Diagram of lens shift correction VR systems

Lens Shift Correction (from Nikon article mentioned in this post)

Let's face it, the draw for many photographers to camera systems made by manufacturer's like Sony and Pentax is the in-camera anti-shake technology. Take any lens, including older lenses being used with adapters, and you have VR. Nikon obviously recognizes this draw because they recently found it necessary to point out the benefits of an in-lens vibration reduction system over an in-camera system. See the support article here:

Why is 'in-lens' VR superior to 'in-camera' VR?

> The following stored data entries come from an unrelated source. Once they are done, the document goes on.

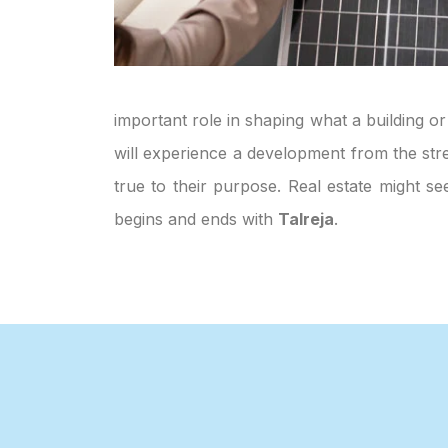
important role in shaping what a building or
will experience a development from the stre
true to their purpose. Real estate might s
begins and ends with
Talreja
.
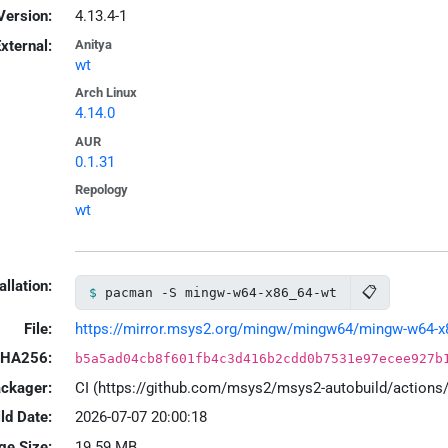
Version:
4.13.4-1
xternal:
Anitya
wt
Arch Linux
4.14.0
AUR
0.1.31
Repology
wt
allation:
📋
pacman -S mingw-w64-x86_64-wt
File:
https://mirror.msys2.org/mingw/mingw64/mingw-w64-x86_
HA256:
b5a5ad04cb8f601fb4c3d416b2cdd0b7531e97ecee927b
ackager:
CI (https://github.com/msys2/msys2-autobuild/action
ld Date:
2026-07-07 20:00:18
ge Size:
19.59 MB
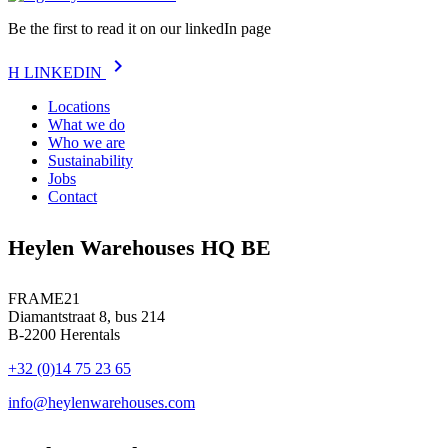
Be the first to read it on our linkedIn page
chevron_right
H
LINKEDIN
Locations
What we do
Who we are
Sustainability
Jobs
Contact
Heylen Warehouses HQ BE
FRAME21
Diamantstraat 8, bus 214
B-2200 Herentals
+32 (0)14 75 23 65
info@heylenwarehouses.com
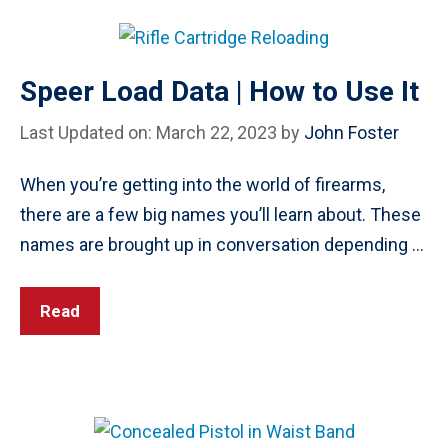
Speer Load Data | How to Use It
Last Updated on: March 22, 2023
by
John Foster
When you’re getting into the world of firearms,
there are a few big names you’ll learn about. These
names are brought up in conversation depending …
Read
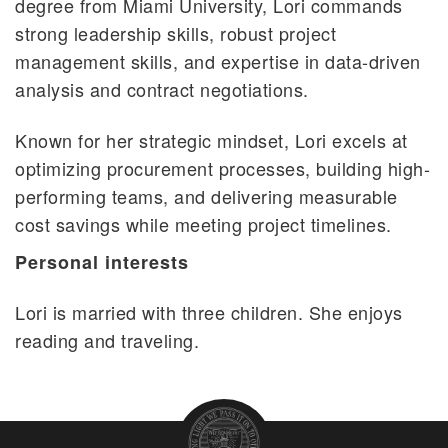
degree from Miami University, Lori commands
strong leadership skills, robust project
management skills, and expertise in data-driven
analysis and contract negotiations.
Known for her strategic mindset, Lori excels at
optimizing procurement processes, building high-
performing teams, and delivering measurable
cost savings while meeting project timelines.
Personal interests
Lori is married with three children. She enjoys
reading and traveling.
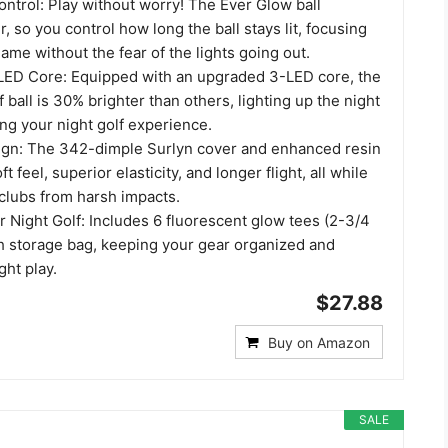
ontrol: Play without worry! The Ever Glow ball
r, so you control how long the ball stays lit, focusing
game without the fear of the lights going out.
LED Core: Equipped with an upgraded 3-LED core, the
 ball is 30% brighter than others, lighting up the night
ng your night golf experience.
ign: The 342-dimple Surlyn cover and enhanced resin
ft feel, superior elasticity, and longer flight, all while
 clubs from harsh impacts.
 Night Golf: Includes 6 fluorescent glow tees (2-3/4
h storage bag, keeping your gear organized and
ght play.
$27.88
Buy on Amazon
SALE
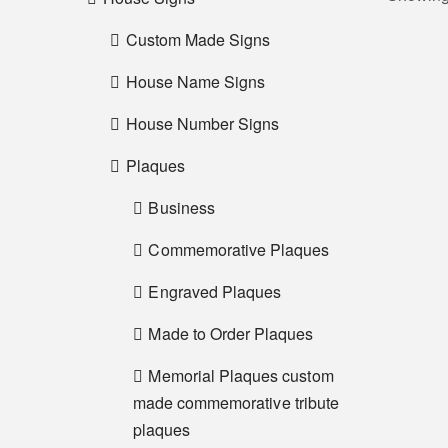
Custom Made Signs
House Name Signs
House Number Signs
Plaques
Business
Commemorative Plaques
Engraved Plaques
Made to Order Plaques
Memorial Plaques custom
made commemorative tribute
plaques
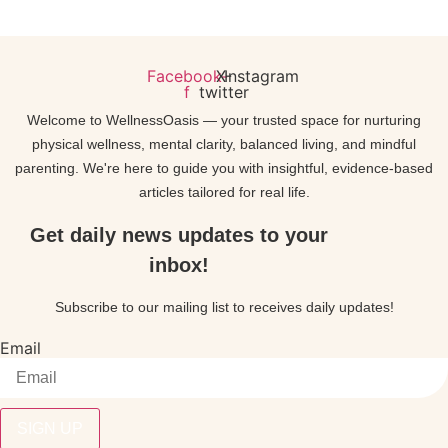
Facebook-
X-
Instagram
f
twitter
Welcome to WellnessOasis — your trusted space for nurturing
physical wellness, mental clarity, balanced living, and mindful
parenting. We're here to guide you with insightful, evidence-based
articles tailored for real life.
Get daily news updates to your
inbox!
Subscribe to our mailing list to receives daily updates!
Email
SIGN UP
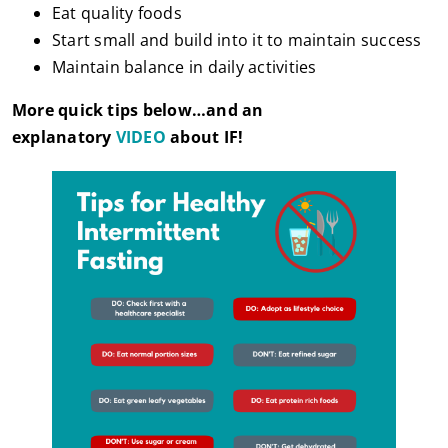
Eat quality foods
Start small and build into it to maintain success
Maintain balance in daily activities
More quick tips below…and an
explanatory
VIDEO
about IF!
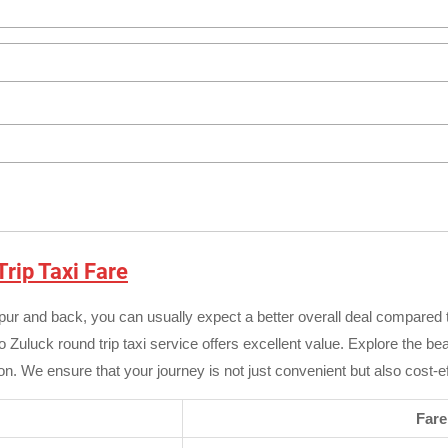
rip Taxi Fare
zpur and back, you can usually expect a better overall deal compared
o Zuluck round trip taxi service offers excellent value. Explore the be
n. We ensure that your journey is not just convenient but also cost-ef
Fare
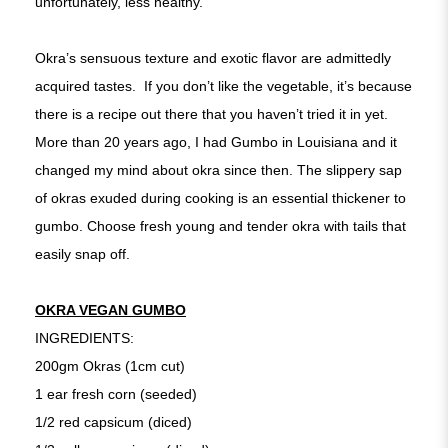
unfortunately, less healthy.
Okra’s sensuous texture and exotic flavor are admittedly
acquired tastes. If you don’t like the vegetable, it’s because
there is a recipe out there that you haven’t tried it in yet.
More than 20 years ago, I had Gumbo in Louisiana and it
changed my mind about okra since then. The slippery sap
of okras exuded during cooking is an essential thickener to
gumbo. Choose fresh young and tender okra with tails that
easily snap off.
OKRA VEGAN GUMBO
INGREDIENTS:
200gm Okras (1cm cut)
1 ear fresh corn (seeded)
1/2 red capsicum (diced)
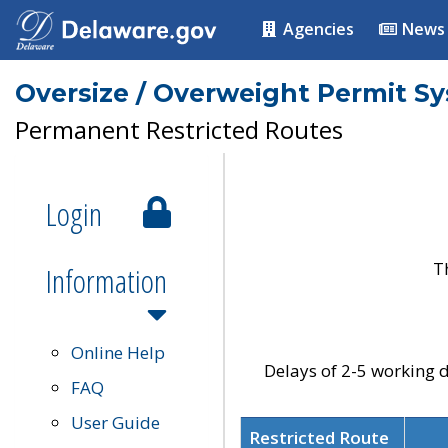
Agencies
News
Oversize / Overweight Permit S
Permanent Restricted Routes
Login
T
Information
Online Help
Delays of 2-5 working d
FAQ
User Guide
Restricted Route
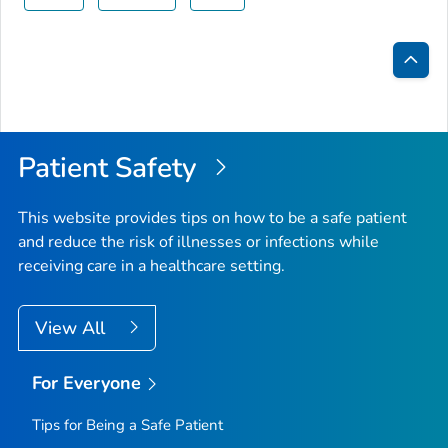
Bac
to
Top
Patient Safety
This website provides tips on how to be a safe patient
and reduce the risk of illnesses or infections while
receiving care in a healthcare setting.
View All
For Everyone
Tips for Being a Safe Patient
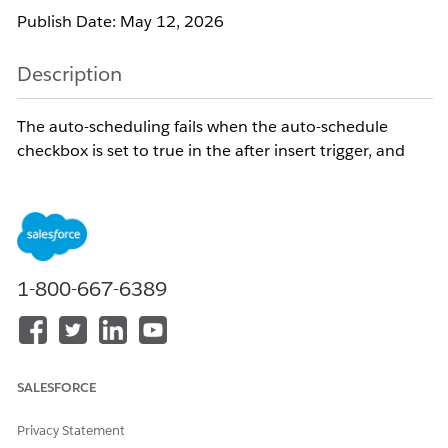
Publish Date: May 12, 2026
Description
The auto-scheduling fails when the auto-schedule
checkbox is set to true in the after insert trigger, and
the Service Appointment record does not have an
address set. Service Appointments with an address are
auto-scheduled successfully.
Resolution
1-800-667-6389
1. Ensure that the Service Appointment is created in one
transaction first.
2. Trigger the auto-schedule checkbox or logic invoking the
SALESFORCE
auto-schedule batch in a separate, synchronous transaction.
Privacy Statement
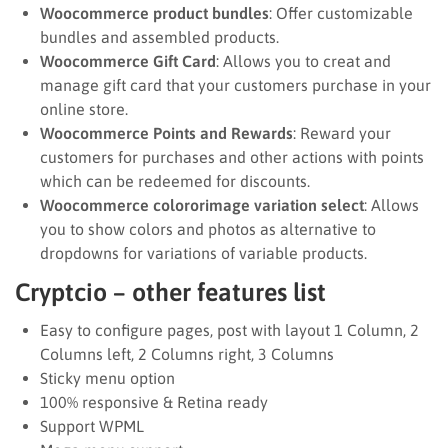
Woocommerce product bundles
: Offer customizable
bundles and assembled products.
Woocommerce Gift Card
: Allows you to creat and
manage gift card that your customers purchase in your
online store.
Woocommerce Points and Rewards
: Reward your
customers for purchases and other actions with points
which can be redeemed for discounts.
Woocommerce colororimage variation select
: Allows
you to show colors and photos as alternative to
dropdowns for variations of variable products.
Cryptcio – other features list
Easy to configure pages, post with layout 1 Column, 2
Columns left, 2 Columns right, 3 Columns
Sticky menu option
100% responsive & Retina ready
Support WPML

Nikon highlights four points in this article, which we will include here for quick reading:

1. Corrected finder image makes photo composition easy.
2. Each lens is optimally tuned to achieve reliable correction.
3. Image information captured by the AF and metering sensors is corrected with in-lens VR.
4. Patterns of image blur are not the same with all lenses.

We think point number 2 is probably the most important for arguing the in-lens anti-shake system over an in-camera system. It has now been widely accepted that in-lens anti-shake systems are more effective at reducing blur than in-camera systems, for the exact reason that point number 2 mentions.

One thing that Nikon does not mention, and it is no surprise that they don't, is what benefit is the in-lens system if the lens does not have VR? Does Nikon manufacture a 50mm f/1.4 with vibration reduction? The answer is no. But mount a 50mm f/1.4 to a camera with an in-camera shake reduction system and you will see at least some benefit.